方向を改めるとアスランが歩いてきていた。
「アスラン!中庭にイザークがいるはずなんだけど、私は急用が出来て来れないと伝えておいてくれないか?」
「?いいけど、中庭はすぐそこじゃないか」
「お願いっ」
呼び止める声を振り切って駆け出した。





イザークと約束をしていたために、今日はまだ迎えの車が来ていない。
バスを使おうかと考えているとラクスに声を掛けられ、送っていってもらうことになった。
明るく振る舞うが辛そうなキラを感じ取ってラクスは強引に家へ招いた。
「何がありましたの?」
「僕はいつのまにか皆がカガリではなく、僕を見ているのだと勘違いをしていました」
「お辛いのですね」

楽しいことばかりの思い出が辛すぎる。
手放したくないと強く願ってしまうから。
そして、あの人を好きになってしまったから。

黙り込むキラの頭をラクスがソッと抱き込んだ。
「出会ったことを否定しないでください。

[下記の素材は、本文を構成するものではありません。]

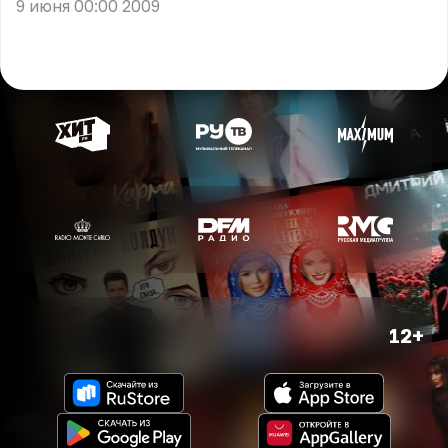
9 июня 00:00 2009
12+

それはとても哀しいから。私はキラ様に出会えて本当に良かった」
イザーク達はキラという存在を全く知らない。
ラクスだけがキラを肯定してくれる…それだけで救われた。
ラクスの言う通り、出会ったことを後悔したくない。
カガリに乗せられたとは言え、入れ替わりを決断したのはキラ。

ならば最後までカガリを演じてキラに帰ろう。



泊まっていけと引き留めるラクスを断って帰宅する。
これ以上甘えるわけにはいかなかった。






夜にカガリから通信が入った。
『このっ馬鹿!!』
第一声がこれである。
『毎日、メールで状況報告しろと言っていただろ』
「ごめん。すっかり忘れていたよ」
『こっちが送ったメールも見ていないな』
「うん…」
『便りがないのは元気な証拠とは言うが心配したぞ』
痺れを切らして通信を入れてきたらしい。
「ごめんね。こっちはこっちで楽しんでるから」
『ならいいが。……実は一つ言い忘れていた事があって…イザークという奴のことなんだが』
「聞いてるよ。うまくやってるから心配しないで」
『そうか』
「あと2日間頑張るね。おやすみ、カガリ」
『おい!』
まだ何か言おうとしたカガリを遮って、一方的に通信を切る。

僕はカガリの口からイザークの名前を聞いて……嫉妬した。


カガリに悪いことをしたと反省してその晩はなかなか寝付けなかった。
あまり寝ていないせいか起きるのが怠い。
青い顔で無理して行こうとすると執事が押さえつけて2時間目から出るように言った。
渋々受け入れながらも少し寝ると大分楽になった。

それでもあまり顔色の良くないキラを休ませようとしたが、どうしても行きたいと言うと、
土曜日で午前中で授業が終わることもあって執事の方が折れた。




階段を上っていると下から声が掛けられた。
一番会いたくて会いたくない人。
少し呼吸が乱れていて、走ってきたのだと分かった。
「おはよう、イザーク」
「おはよう…大丈夫なのか?」
「大丈夫だからこうして出てきたんだよ」
徐々に縮まる距離に逃げ出したくなる。
段差が一つになって目線が同じになるとコツンと額と額がくっつけられた。
「熱は無いようだな」
近すぎる顔に今はドキドキするより切なくなった。
顔に出てしまったのだろうか。
イザークは怪訝そうに手を伸ばしてきた。
「カガリ?」
「っ!!」
無意識にその手を振り払うと、意表をつかれたイザークはバランスを崩して転落した。
それほど高い位置にいたわけではなかったが、窓ガラスは衝撃を受け止めてはくれなかった。


ガシャンッ


散らばる破片と広がる鮮血。
誰かが悲鳴を上げる。
騒ぎを聞いてアンディが駆けつけてきた。

キラは茫然とそれを見下ろすことしか出来なかった。
顔を押さえたイザークの手の隙間から血があふれ出るのを見て視界がグラリと揺れる。
意識を手放す直前にイザークが必死の形相で立ち上がろうとしたのが見えた。